Zotero PDF reader and Annotations to Markdown Workflow

edited March 10, 2021
I am posting this new topic as requested by @dstillman...

---

Hi, your new PDF reader interface is really good (although it does seem to have a minor bug in missing the occasional letter from the highlighted text).

I would love to see better markdown export capability.

My use case is that I want to annotate my PDFs and get the annotations into Obsidian (and really any other app that handles markdown) with links back to my Zotero reference library to open the specific annotation locations in the source PDF in my Zotero library.

---

The way I do it today is with the zotfile and mdnotes plugins. These are the steps I currently go through and it works great:

1. Annotate the PDF
2. Extract the annotations from the PDF using Zotfile
3. Export the annotations note(s) to markdown using mdnotes
4. Open the markdown file and copy and paste it into the notes app (in this case Obsidian, but this would work for Bear, Roam, etc.)
5. Have a nicely formatted note in the notes app (Obsidian) with all the links correct so that when I click on them, it opens the PDF inside Zotero at the location of the annotation

---

With the current beta of the PDF reader, this doesn't currently work. I have tried two ways getting the annotation note that I created in PDF reader into Obsidian:

1. Select all the text from within the annotations note created from Zotero PDF Reader and paste into Obsidian. The look of it is not bad, but all the links to the original PDF are lost. The loss of the links to the PDF location is the main issue here. Also, any images that have been captured using the Select Area tool copy over and render okay in Obsidian, but in the raw markdown mode the image description is hundreds of lines of gobledy-gook -- a subset example of which is:

![(data:image/png;base64,iVBORw0KGgoAAAANSUhEUgAAAdoAAACqCAYAAAAKsY7aAAAgAElEQVR4nO3deVxN+eM/8NtmH5NiZN/NZGc0EyJrNINSI7IMY4mQQeEzYcjYZswMM8aStT

...and it goes on...

2. Use mdnotes to export the annotations note created from within PDF Reader to a markdown file. This file is a mess format-wise and also loses all the links back to the pdf.

---

Current workaround which is very undesirable:

1. Annotate in Zotero PDF Reader
2. Export the PDF so that the PDF Reader highlights get embedded into the PDF
3. Reimport the PDF with highlights into Zotero
4. Use my original workflow to use Zotfile to extract annotations and use mdnotes to get markdown and then copy and paste into Obsidian.

---

Desired workflow:

1. Annotate in Zotero PDF Reader
2. Add Item Note from Annotations
3. Right click on the item note and either copy as markdown (so I can then paste into Obsidian without creating a new file) or save as markdown and it shows up as a new item under the parent in my library (which I could subsequently copy/paste into Obsidian.

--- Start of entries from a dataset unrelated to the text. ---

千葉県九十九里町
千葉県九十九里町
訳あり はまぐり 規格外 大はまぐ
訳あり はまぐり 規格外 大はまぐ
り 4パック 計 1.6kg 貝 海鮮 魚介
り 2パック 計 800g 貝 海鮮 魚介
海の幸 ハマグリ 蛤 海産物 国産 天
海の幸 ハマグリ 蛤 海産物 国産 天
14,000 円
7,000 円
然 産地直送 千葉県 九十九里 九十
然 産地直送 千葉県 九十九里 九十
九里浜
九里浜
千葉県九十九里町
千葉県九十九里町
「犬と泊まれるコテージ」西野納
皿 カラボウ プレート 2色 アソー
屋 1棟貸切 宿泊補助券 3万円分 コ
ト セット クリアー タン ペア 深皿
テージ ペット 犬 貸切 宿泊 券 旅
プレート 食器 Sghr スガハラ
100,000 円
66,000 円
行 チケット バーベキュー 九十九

Key requirements for this desired workflow:

- The pasted/created markdown should include the reference links back into the PDF where the annotation came from. So in Obsidian, I should be able to click on the link for the highlight and it should open up the PDF file in Zotero on the right page (which is basically the "Go to Page" link in the Zotero PDF Reader Annotation note).
- Also, this should export any images that are in the Zotero Item note so they show up in Obsidian (these are the images captured by Zotero PDF Reader in the item note when using the Select Area function). But somehow these need to come over in a way where they are image files and not hundreds of lines of gibberish.

---

Even more desired: create an Obsidian plugin to do all this automatically.
  • This sounds like it's mainly an issue for mdnotes (https://github.com/argenos/zotero-mdnotes ) which is designed for notes in the old format and extracted annotations by ZotFile.

    I don't think there's anything fundamental that would preclude using the same workflow as ZotFile otherwise.

    The image issue may be tricky to solve though. Those are embedded encoded images, which would be the only way to have an image in html/markdown without creating a separate file.
  • I guess the key request is for Zotero PDF Reader to be able to export its note annotations as markdown while also retaining backlinks to the original location back inn the source PDF in the Zotero library. I had heard somewhere that this was on the roadmap, but I am looking to confirm that.

    Solving the image issue would just be a bonus.
  • Backlinks in the format created by Zotfile Extracted Annotations still work in the new note editor - i.e. they open the pdf at the page number in the annotation link. This bodes well for converting mdnotes to use the new editor.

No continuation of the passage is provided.